■ Given records
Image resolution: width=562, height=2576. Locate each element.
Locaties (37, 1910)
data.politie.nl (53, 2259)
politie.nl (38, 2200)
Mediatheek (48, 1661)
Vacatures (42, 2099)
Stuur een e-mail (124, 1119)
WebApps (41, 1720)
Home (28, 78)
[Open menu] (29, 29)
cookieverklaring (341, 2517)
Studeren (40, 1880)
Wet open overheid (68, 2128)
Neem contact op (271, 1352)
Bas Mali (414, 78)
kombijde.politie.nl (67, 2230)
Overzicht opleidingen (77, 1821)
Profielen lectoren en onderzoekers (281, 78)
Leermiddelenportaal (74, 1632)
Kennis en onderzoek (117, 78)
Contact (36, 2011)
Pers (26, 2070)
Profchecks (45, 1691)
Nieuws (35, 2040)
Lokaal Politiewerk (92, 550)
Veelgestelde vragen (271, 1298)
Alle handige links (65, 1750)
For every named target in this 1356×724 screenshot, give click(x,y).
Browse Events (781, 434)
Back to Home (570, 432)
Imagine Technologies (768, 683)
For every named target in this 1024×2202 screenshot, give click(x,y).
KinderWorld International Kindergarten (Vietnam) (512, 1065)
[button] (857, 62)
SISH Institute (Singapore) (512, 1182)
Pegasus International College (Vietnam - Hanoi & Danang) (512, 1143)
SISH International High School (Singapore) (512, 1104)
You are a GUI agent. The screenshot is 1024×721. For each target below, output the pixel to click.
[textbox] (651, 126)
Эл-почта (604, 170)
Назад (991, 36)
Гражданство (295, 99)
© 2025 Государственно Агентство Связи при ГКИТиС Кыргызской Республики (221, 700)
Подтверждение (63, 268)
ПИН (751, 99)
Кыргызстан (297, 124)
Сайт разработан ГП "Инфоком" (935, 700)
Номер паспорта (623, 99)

■ Task
Scan the material above. Copy each line that holds the word "screenshot".

■ Reply to the exercise
For every named target in this 1356×724 screenshot, give click(x,y).
For every named target in this 1024×2202 screenshot, give click(x,y).
You are a GUI agent. The screenshot is 1024×721. For each target below, output the pixel to click.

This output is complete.